Getting album, album art, and run time info from musicbrainz

Is there any way of getting a list of albums for an artist (band), along with a link to album art and runtime?
I've been given this endpoint, but the data it returns is confusing:
http://musicbrainz.org/ws/2/recording?query=artist:%22Queen%22%20and%20type:album&fmt=json
The data isn't really organized around albums, and the "length" data returns something like 203000. But it's better if you see it in context, so here's the first bit of it (sorry I couldn't get it indented):
{
"created": "2018-02-17T03:47:57.052Z",
"count": 9533710,
"offset": 0,
"recordings": [
{
"id": "c2e919f7-ecb9-4fdf-9162-3c26d0127fa0",
"score": "100",
"title": "Son and Daughter",
"length": 203000,
"video": null,
"artist-credit": [
{
"artist": {
"id": "0383dadf-2a4e-4d10-a46a-e9e041da8eb3",
"name": "Queen",
"sort-name": "Queen",
"disambiguation": "UK rock group",
"aliases": [
{
"sort-name": "Queen + Adam Lambert",
"name": "Queen + Adam Lambert",
"locale": null,
"type": null,
"primary": null,
"begin-date": "2011",
"end-date": null
}
]
}
}
],
"releases": [
{
"id": "bb19abaf-80b3-4a3e-846d-5f12b12af827",
"title": "Queen",
"status": "Official",
"release-group": {
"id": "810068af-2b3c-3e9c-b2ab-68a3f3e3787d",
"primary-type": "Album"
},
"date": "1994",
"country": "NL",
"release-events": [
{
"date": "1994",
"area": {
"id": "ef1b7cc0-cd26-36f4-8ea0-04d9623786c7",
"name": "Netherlands",
"sort-name": "Netherlands",
"iso-3166-1-codes": [
"NL"
]
}
}
],
"track-count": 10,
"media": [
{
"position": 1,
"format": "CD",
"track": [
{
"id": "3a26455e-2660-30dc-a652-6a2b40f1fbe5",
"number": "8",
"title": "Son and Daughter",
"length": 203400
}
],
"track-count": 10,
"track-offset": 7
}
]
},
{
"id": "1783da6a-9315-3602-a488-1738eb733a0f",
"title": "Queen",
"status": "Official",
"release-group": {
"id": "810068af-2b3c-3e9c-b2ab-68a3f3e3787d",
"primary-type": "Album"
},
"date": "1973-09-04",
"country": "US",
"release-events": [
{
"date": "1973-09-04",
"area": {
"id": "489ce91b-6658-3307-9877-795b68554c98",
"name": "United States",
"sort-name": "United States",
"iso-3166-1-codes": [
"US"
]
}
}
],
If someone can explain this data to me, then I don't need another endpoint.
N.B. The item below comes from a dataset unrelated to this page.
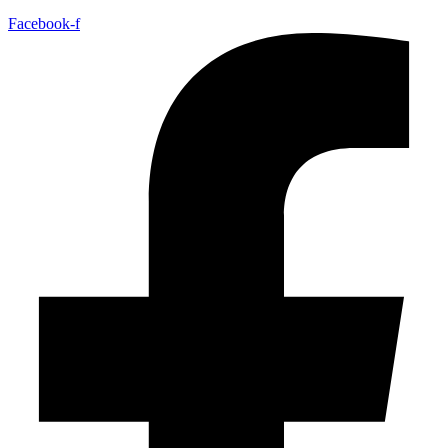
Facebook-f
But I've been hunting around the musicbrainz docs and they're not super helpful.
Preferably it would be with one call, but I can do successive calls if necessary.
Thanks for your help.
First off:
Is there any way of getting a list of albums for an artist (band), along with a link to album art and runtime?
Yes, definitely.
First you will want to find the artist, say, the Queen that did Bohemian Rhapsody. They're identified with MusicBrainz Artist ID "0383dadf-2a4e-4d10-a46a-e9e041da8eb3", so you can do a browse request for Releases by this artist: https://musicbrainz.org/ws/2/release/?artist=0383dadf-2a4e-4d10-a46a-e9e041da8eb3&inc=recordings&fmt=json (note the inc=recordings)
This gives you most of what you are asking for. A list of releases and their runtime—kind of. Each Release should have one or more medium properties that in turn have a track-list with a number of tracks. The sum of the length of each of these tracks is what makes up the runtime (the length is given in milliseconds).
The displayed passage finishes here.